### What you have to do
Every line of the records below from the line with "comes in useful when you" up to and including the line with "your desired destination." must be reproduced exactly, and no line outside that range.
+++
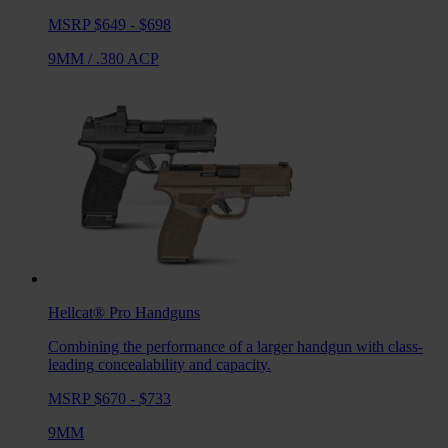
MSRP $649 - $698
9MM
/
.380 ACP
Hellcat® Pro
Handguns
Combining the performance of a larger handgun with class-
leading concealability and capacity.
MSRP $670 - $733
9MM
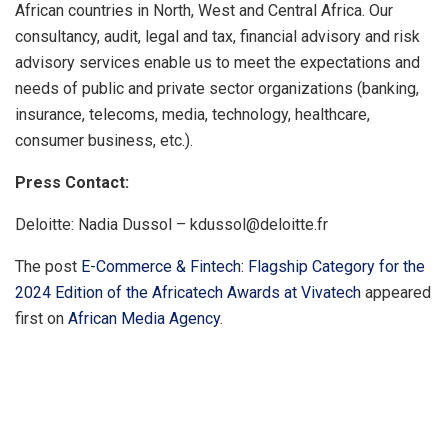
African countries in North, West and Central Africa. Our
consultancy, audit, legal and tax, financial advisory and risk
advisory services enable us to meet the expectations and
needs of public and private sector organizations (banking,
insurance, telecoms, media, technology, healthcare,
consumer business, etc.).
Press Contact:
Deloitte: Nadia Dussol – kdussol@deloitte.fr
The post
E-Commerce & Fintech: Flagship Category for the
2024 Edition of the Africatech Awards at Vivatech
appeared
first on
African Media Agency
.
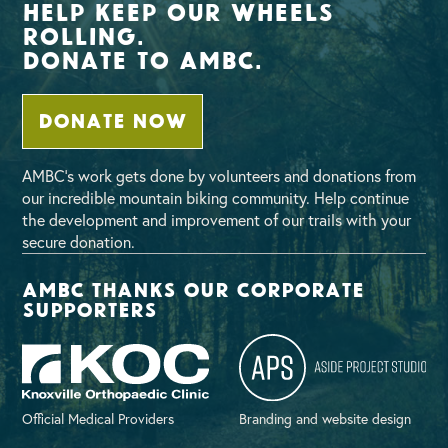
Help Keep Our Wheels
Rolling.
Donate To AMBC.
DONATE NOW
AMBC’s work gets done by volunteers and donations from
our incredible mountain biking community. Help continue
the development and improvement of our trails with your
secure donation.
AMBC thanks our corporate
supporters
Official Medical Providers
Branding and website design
+++
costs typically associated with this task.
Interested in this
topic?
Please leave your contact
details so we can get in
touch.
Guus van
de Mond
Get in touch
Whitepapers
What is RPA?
+++
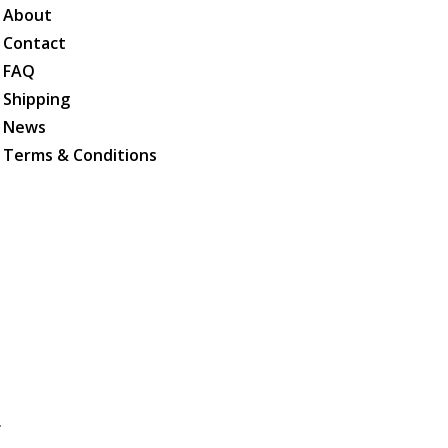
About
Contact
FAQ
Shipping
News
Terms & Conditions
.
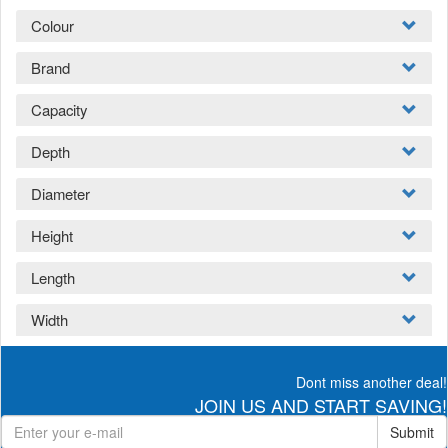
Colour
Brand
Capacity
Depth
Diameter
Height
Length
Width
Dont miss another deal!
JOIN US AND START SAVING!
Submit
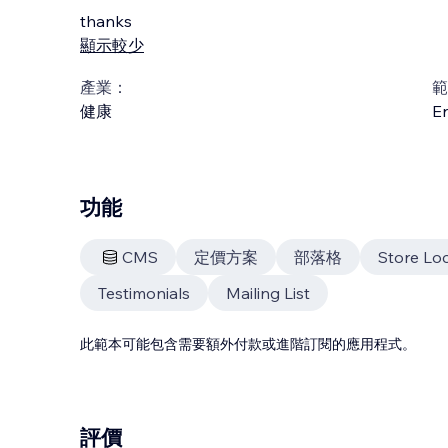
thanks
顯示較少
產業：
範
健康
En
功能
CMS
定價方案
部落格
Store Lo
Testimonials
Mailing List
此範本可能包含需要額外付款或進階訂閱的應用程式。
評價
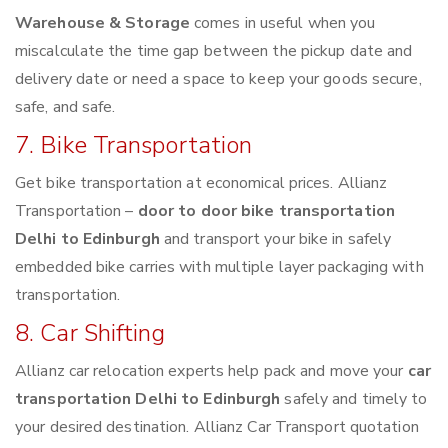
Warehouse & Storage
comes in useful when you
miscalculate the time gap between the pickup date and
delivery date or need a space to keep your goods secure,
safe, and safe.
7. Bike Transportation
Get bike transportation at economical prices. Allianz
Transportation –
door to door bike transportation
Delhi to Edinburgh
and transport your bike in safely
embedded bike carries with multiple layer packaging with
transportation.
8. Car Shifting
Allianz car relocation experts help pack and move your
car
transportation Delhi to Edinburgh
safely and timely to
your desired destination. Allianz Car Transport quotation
+++
### Written answer
comes in useful when you
miscalculate the time gap between the pickup date and
delivery date or need a space to keep your goods secure,
safe, and safe.
7. Bike Transportation
Get bike transportation at economical prices. Allianz
Transportation –
door to door bike transportation
Delhi to Edinburgh
and transport your bike in safely
embedded bike carries with multiple layer packaging with
transportation.
8. Car Shifting
Allianz car relocation experts help pack and move your
car
transportation Delhi to Edinburgh
safely and timely to
your desired destination. Allianz Car Transport quotation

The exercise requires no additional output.